_GOAL OF THE EXERCISE_
Check every line of the data below for the word "Ánimas" and say how many have it, without further comment.

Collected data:
------

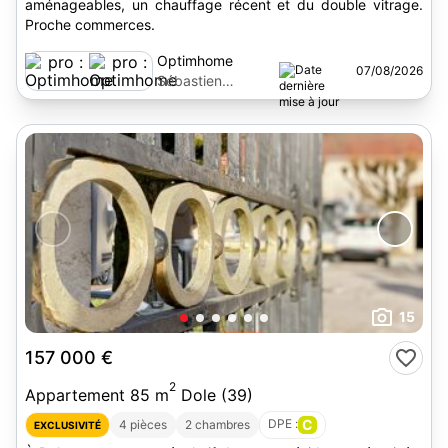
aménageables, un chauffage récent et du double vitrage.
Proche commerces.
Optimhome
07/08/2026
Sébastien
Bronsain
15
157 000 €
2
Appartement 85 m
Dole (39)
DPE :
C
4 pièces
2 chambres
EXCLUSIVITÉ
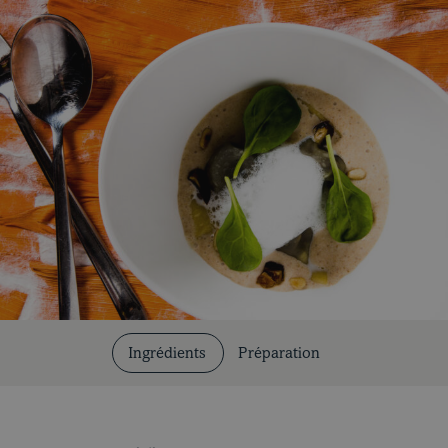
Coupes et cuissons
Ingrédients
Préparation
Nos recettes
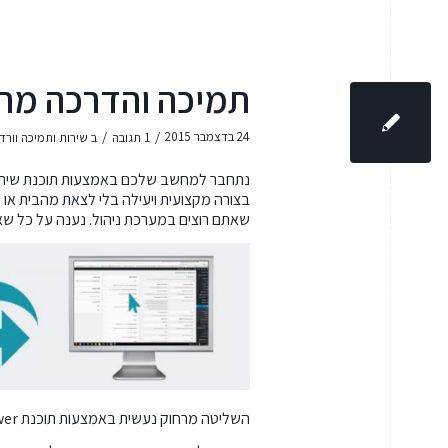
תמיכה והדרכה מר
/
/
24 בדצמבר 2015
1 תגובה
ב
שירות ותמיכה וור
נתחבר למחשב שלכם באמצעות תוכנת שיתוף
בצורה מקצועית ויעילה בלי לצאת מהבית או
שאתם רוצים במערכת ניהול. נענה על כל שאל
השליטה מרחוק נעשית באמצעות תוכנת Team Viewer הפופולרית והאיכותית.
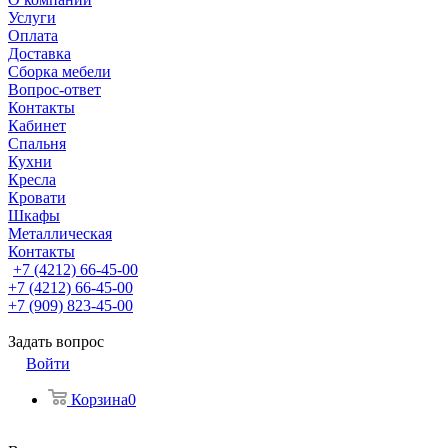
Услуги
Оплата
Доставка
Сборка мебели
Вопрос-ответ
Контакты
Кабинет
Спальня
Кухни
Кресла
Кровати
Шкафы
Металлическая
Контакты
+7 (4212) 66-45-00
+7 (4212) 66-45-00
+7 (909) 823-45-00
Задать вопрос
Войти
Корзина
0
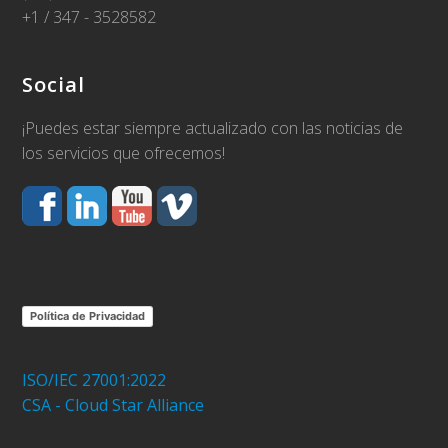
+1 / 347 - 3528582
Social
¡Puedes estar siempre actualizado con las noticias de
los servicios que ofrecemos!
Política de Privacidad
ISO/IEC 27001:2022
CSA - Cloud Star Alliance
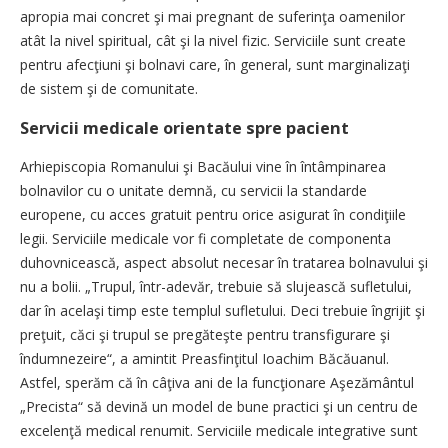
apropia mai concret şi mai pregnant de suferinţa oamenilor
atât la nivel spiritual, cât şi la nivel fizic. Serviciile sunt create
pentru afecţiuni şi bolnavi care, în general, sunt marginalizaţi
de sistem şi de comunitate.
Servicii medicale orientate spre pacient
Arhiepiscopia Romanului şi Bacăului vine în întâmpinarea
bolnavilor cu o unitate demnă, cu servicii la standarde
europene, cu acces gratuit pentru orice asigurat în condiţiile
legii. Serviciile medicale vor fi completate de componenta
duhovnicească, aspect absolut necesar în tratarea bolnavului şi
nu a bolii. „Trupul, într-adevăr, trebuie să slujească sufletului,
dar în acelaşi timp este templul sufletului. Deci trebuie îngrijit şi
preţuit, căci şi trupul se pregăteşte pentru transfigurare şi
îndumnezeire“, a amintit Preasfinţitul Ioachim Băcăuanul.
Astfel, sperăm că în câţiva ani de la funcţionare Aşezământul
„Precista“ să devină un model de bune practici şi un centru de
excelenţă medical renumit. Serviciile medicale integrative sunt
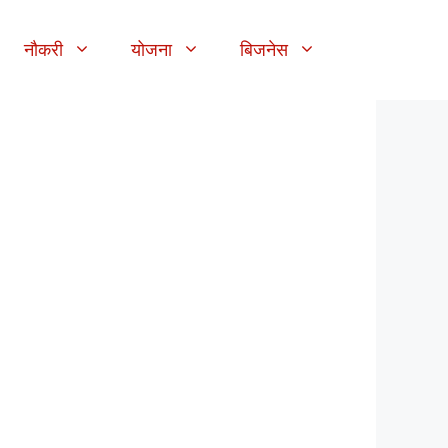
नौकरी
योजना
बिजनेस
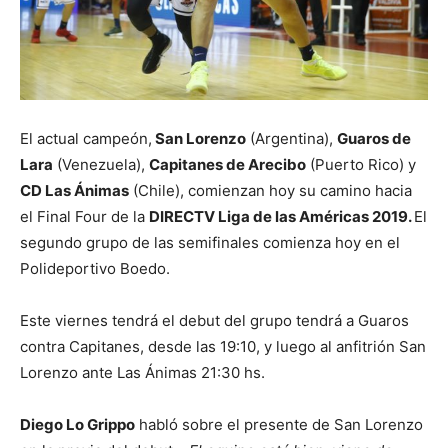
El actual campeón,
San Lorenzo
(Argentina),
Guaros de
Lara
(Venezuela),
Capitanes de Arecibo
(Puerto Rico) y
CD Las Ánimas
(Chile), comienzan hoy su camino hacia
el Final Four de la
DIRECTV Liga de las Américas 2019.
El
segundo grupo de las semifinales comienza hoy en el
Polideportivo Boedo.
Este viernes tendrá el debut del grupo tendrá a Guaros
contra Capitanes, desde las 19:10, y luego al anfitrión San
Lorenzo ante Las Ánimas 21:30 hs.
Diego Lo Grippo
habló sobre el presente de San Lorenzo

------

_SOLUTION BELOW_
2